Sağlıklı çocuklar sağlıklı yuvada yetişir
Unutmamak gerekir ki sağlıklı ilişkilerin ve iletişimin olduğu bir yuvada sağlıklı çocuklar yetişecektir. Evlilikte sıcak bir aile ortamı olmadan sağlıklı çocuk yetişmez. Sağlıklı, iyi ve yüksek ahlaklı çocuklar yetiştirmek ailenin birinci hedefidir. Çocuktaki ahlaki değerler ise yaşantılarla gelişiyor. Birlikte hikâyelerle, birlikte oluşan hayat senaryolarıyla gelişiyor. Çocuğun babası ve annesiyle yaşadığı olaylar gelişen ruhuna birer tohum gibi atılıyor, hayat senaryoları gibi ekiliyor. İleri yaşta karar verirken farkında olmadan kendi davranışlarını şekillendiriyor.
Aile sağlıklı değilse toplumda çürüme başlar
Daha önceki yıllarda ailenin yaptığı kültürel aktarımı, postmodern dönemde, şimdi sosyal medya yapıyor. Bizim çocuklarımız artık bizim çocuklarımız olmayacak, sosyal medyanın ve popüler kültürün çocuğu olacak. Önlem alınmazsa belki 50 yılda birçok kültür yok olacak. Milli özelliğimizi kaybetme ihtimaliyle ciddi ciddi karşı karşıyayız. Vücut milyarlarca hücreden oluşuyor. Toplum da milyonlarca aileden oluşuyor. Eğer hücre bozulursa kanser oluşuyor. Aile sağlıklı değilse o toplumda çürüme başlar. Ailenin zarar görmesi, aslında toplumun kan kaybetmesi demektir. Aile, değerleri öğreten birinci kurumdur.
Akıl ve kalp birlikteliği önemlidir
Sağlıklı bir evlilikte akıl ve kalp beraberliği de çok önemlidir. Otomobille bir yolculuğa çıkmakla evlilikte bir yolculuğa çıkmak çok farklı değil. Otomobille yolculuğa çıkanlar, direksiyonu bırakıp da birbirlerine bakmazlar. Bir hedefleri vardır geleceğe bakarlar ama otomobilin içinde birlikte hareket etmek isterler. Hayat ve evlilik de böyle bir yolculuktur. Akıl otomobilin direksiyonu gibidir. Bir de arabanın motoru var. Motor güç, direksiyon da yön verir. Sadece motor varsa ve direksiyon kötüyse araba gitmez. Duvara çarpar. Ya da direksiyonu iyi ancak motor gücü yoksa araba yine yürümez. Yani bu ikisi birbirlerini tamamlıyor, o nedenle evlilikte de akıl ve kalp dengeli olmalı.

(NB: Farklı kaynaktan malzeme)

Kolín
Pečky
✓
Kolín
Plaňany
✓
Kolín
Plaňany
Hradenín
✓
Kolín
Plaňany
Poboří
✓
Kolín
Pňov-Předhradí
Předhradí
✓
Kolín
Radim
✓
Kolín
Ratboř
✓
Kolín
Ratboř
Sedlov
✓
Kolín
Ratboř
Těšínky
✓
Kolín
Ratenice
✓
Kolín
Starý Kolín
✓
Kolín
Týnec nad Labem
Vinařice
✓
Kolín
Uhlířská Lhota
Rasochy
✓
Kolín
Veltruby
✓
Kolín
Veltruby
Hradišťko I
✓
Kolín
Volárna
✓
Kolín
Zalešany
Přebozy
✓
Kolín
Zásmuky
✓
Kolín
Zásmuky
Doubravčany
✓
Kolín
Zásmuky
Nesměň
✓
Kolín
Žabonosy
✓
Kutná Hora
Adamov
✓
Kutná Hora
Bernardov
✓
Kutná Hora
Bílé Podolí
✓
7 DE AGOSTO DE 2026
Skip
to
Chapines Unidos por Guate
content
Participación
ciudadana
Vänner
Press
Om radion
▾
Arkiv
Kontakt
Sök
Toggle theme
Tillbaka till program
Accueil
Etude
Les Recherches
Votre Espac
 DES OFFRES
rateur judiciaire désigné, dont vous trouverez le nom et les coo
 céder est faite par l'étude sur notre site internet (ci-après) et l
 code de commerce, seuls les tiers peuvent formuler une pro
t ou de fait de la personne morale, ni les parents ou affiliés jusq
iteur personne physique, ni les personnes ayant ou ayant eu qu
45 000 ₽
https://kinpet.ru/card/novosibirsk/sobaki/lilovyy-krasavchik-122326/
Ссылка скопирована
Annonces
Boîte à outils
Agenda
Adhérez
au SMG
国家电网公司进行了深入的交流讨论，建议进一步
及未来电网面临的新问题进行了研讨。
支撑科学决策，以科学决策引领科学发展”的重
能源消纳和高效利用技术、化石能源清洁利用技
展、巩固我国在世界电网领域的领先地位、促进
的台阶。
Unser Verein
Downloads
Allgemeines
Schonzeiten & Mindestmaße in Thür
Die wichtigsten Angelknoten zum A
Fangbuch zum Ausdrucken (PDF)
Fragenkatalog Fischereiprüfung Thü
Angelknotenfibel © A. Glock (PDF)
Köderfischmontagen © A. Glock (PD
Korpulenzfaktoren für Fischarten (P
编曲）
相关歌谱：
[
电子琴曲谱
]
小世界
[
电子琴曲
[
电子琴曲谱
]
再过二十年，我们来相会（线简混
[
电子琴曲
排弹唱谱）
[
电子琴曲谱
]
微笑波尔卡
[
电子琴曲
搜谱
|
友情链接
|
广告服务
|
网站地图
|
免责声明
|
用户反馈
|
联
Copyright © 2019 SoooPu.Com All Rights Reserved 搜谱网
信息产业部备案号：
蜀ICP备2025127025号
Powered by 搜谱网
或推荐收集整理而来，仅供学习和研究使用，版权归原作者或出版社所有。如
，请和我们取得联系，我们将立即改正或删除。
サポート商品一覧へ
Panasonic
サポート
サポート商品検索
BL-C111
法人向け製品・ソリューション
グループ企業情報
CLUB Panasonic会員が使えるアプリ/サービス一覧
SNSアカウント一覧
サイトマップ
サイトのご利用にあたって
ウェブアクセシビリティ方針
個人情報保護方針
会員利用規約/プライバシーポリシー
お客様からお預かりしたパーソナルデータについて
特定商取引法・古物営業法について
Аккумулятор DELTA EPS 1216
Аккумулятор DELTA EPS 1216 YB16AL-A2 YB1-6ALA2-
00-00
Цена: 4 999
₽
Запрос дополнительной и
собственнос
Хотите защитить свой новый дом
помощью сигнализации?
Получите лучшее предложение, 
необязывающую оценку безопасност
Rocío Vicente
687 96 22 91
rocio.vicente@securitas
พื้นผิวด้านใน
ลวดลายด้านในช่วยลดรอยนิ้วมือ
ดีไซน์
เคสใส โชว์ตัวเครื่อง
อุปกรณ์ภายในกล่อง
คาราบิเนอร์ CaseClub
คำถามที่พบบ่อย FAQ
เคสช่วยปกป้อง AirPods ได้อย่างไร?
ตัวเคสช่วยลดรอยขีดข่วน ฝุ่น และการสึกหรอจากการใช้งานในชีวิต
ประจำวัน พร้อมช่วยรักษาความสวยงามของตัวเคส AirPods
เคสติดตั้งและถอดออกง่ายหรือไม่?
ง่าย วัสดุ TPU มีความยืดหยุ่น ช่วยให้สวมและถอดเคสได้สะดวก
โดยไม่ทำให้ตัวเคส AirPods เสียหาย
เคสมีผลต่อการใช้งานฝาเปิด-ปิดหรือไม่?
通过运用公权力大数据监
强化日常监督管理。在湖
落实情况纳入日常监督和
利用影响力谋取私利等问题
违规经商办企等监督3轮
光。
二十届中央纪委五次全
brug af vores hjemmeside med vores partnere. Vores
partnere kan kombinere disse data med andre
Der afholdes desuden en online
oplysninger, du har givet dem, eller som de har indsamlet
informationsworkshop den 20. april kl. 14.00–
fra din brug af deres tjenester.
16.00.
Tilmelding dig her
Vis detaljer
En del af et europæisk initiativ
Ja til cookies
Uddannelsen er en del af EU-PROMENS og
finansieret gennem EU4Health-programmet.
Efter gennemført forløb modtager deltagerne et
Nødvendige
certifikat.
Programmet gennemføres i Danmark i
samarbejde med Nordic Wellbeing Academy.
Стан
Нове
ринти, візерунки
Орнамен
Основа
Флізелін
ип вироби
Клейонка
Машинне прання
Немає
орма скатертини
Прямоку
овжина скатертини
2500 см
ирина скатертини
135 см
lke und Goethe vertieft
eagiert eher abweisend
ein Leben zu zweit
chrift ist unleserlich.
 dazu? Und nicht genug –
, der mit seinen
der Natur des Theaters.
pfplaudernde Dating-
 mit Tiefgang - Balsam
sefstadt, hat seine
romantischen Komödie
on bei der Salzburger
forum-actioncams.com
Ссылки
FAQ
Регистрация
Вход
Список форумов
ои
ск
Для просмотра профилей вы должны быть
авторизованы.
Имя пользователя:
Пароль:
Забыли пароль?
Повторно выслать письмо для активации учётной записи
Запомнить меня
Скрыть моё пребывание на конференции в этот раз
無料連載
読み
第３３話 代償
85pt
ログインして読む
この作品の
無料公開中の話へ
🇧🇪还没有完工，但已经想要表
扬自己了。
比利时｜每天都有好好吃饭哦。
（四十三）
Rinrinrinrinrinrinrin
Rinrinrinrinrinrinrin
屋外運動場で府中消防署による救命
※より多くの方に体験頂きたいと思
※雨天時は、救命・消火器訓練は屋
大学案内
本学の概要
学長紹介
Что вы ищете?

Evliliğin en büyük ihtiyacı diyalogdur
Evliliğin en büyük ihtiyaçlarından biri de diyalogdur. Evliliğin en büyük düşmanı inatçılıktır. İnatçılık, bencillikten kaynaklanıyor. Kişi hep ben biliyorum diyorsa benmerkezcidir. En büyük özellikleri empati yoksunu olmalarıdır. Bu tip kişiler karşı tarafın duygularını, ihtiyaçlarını okuyup anlayamazlar. İnatçı kişiler karşı tarafın penceresinden bakamazlar egolarını kutsallaştırmışlardır. Bu nedenle inatçılık ve bencillik evliliğin düşmanlarıdır.